Every entry that follows should be output again, word for word.

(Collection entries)
= = = = = = =

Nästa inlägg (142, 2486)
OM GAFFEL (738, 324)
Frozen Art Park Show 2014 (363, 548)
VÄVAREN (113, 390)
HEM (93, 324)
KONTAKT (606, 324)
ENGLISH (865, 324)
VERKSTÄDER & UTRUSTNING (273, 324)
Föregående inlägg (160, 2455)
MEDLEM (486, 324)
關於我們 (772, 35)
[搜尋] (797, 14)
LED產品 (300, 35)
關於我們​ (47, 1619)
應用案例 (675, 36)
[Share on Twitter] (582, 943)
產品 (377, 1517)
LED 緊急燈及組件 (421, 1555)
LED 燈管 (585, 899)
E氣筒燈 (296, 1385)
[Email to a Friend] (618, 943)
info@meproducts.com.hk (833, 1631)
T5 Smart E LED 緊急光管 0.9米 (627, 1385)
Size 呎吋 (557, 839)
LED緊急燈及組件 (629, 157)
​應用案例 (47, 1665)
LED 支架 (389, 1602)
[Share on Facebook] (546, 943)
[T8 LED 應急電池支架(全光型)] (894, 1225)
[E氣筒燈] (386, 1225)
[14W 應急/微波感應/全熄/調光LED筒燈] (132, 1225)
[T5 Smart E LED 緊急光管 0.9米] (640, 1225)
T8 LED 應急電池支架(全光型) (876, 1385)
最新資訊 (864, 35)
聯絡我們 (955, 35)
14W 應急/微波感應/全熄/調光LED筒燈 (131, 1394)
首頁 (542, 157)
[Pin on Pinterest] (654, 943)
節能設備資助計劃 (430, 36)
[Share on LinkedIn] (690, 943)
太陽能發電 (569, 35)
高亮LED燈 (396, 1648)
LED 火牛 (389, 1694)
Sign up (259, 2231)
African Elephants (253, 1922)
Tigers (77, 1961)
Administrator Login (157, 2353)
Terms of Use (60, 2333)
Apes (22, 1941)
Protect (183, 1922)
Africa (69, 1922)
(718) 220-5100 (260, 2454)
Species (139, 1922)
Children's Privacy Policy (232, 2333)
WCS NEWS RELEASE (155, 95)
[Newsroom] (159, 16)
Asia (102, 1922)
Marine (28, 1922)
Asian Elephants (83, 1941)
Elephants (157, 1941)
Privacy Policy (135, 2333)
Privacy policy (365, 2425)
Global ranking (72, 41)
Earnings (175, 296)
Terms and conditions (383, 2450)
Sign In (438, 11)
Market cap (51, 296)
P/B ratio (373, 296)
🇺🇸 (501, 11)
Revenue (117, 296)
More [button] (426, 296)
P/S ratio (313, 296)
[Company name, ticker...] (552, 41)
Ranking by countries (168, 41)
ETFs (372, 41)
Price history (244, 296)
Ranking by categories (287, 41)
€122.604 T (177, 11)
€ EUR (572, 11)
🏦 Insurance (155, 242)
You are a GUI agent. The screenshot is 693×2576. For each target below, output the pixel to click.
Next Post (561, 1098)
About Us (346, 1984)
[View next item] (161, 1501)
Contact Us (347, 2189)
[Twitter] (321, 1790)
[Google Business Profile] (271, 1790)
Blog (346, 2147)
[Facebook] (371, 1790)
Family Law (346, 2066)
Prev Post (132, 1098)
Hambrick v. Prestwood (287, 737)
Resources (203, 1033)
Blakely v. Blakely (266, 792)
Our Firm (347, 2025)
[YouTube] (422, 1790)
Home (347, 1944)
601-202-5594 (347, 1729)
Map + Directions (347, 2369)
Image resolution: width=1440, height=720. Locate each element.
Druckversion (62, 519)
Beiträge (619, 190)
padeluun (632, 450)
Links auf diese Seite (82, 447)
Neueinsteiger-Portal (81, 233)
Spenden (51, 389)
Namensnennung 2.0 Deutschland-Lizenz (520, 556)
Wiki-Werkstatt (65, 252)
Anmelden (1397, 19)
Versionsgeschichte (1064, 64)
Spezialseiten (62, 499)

= = = = = = =

- _Task result_:
Nästa inlägg (142, 2486)
OM GAFFEL (738, 324)
Frozen Art Park Show 2014 (363, 548)
VÄVAREN (113, 390)
HEM (93, 324)
KONTAKT (606, 324)
ENGLISH (865, 324)
VERKSTÄDER & UTRUSTNING (273, 324)
Föregående inlägg (160, 2455)
MEDLEM (486, 324)
關於我們 (772, 35)
[搜尋] (797, 14)
LED產品 (300, 35)
關於我們​ (47, 1619)
應用案例 (675, 36)
[Share on Twitter] (582, 943)
產品 (377, 1517)
LED 緊急燈及組件 (421, 1555)
LED 燈管 (585, 899)
E氣筒燈 (296, 1385)
[Email to a Friend] (618, 943)
info@meproducts.com.hk (833, 1631)
T5 Smart E LED 緊急光管 0.9米 (627, 1385)
Size 呎吋 (557, 839)
LED緊急燈及組件 (629, 157)
​應用案例 (47, 1665)
LED 支架 (389, 1602)
[Share on Facebook] (546, 943)
[T8 LED 應急電池支架(全光型)] (894, 1225)
[E氣筒燈] (386, 1225)
[14W 應急/微波感應/全熄/調光LED筒燈] (132, 1225)
[T5 Smart E LED 緊急光管 0.9米] (640, 1225)
T8 LED 應急電池支架(全光型) (876, 1385)
最新資訊 (864, 35)
聯絡我們 (955, 35)
14W 應急/微波感應/全熄/調光LED筒燈 (131, 1394)
首頁 (542, 157)
[Pin on Pinterest] (654, 943)
節能設備資助計劃 (430, 36)
[Share on LinkedIn] (690, 943)
太陽能發電 (569, 35)
高亮LED燈 (396, 1648)
LED 火牛 (389, 1694)
Sign up (259, 2231)
African Elephants (253, 1922)
Tigers (77, 1961)
Administrator Login (157, 2353)
Terms of Use (60, 2333)
Apes (22, 1941)
Protect (183, 1922)
Africa (69, 1922)
(718) 220-5100 (260, 2454)
Species (139, 1922)
Children's Privacy Policy (232, 2333)
WCS NEWS RELEASE (155, 95)
[Newsroom] (159, 16)
Asia (102, 1922)
Marine (28, 1922)
Asian Elephants (83, 1941)
Elephants (157, 1941)
Privacy Policy (135, 2333)
Privacy policy (365, 2425)
Global ranking (72, 41)
Earnings (175, 296)
Terms and conditions (383, 2450)
Sign In (438, 11)
Market cap (51, 296)
P/B ratio (373, 296)
🇺🇸 (501, 11)
Revenue (117, 296)
More [button] (426, 296)
P/S ratio (313, 296)
[Company name, ticker...] (552, 41)
Ranking by countries (168, 41)
ETFs (372, 41)
Price history (244, 296)
Ranking by categories (287, 41)
€122.604 T (177, 11)
€ EUR (572, 11)
🏦 Insurance (155, 242)
You are a GUI agent. The screenshot is 693×2576. For each target below, output the pixel to click.
Next Post (561, 1098)
About Us (346, 1984)
[View next item] (161, 1501)
Contact Us (347, 2189)
[Twitter] (321, 1790)
[Google Business Profile] (271, 1790)
Blog (346, 2147)
[Facebook] (371, 1790)
Family Law (346, 2066)
Prev Post (132, 1098)
Hambrick v. Prestwood (287, 737)
Resources (203, 1033)
Blakely v. Blakely (266, 792)
Our Firm (347, 2025)
[YouTube] (422, 1790)
Home (347, 1944)
601-202-5594 (347, 1729)
Map + Directions (347, 2369)
Image resolution: width=1440, height=720. Locate each element.
Druckversion (62, 519)
Beiträge (619, 190)
padeluun (632, 450)
Links auf diese Seite (82, 447)
Neueinsteiger-Portal (81, 233)
Spenden (51, 389)
Namensnennung 2.0 Deutschland-Lizenz (520, 556)
Wiki-Werkstatt (65, 252)
Anmelden (1397, 19)
Versionsgeschichte (1064, 64)
Spezialseiten (62, 499)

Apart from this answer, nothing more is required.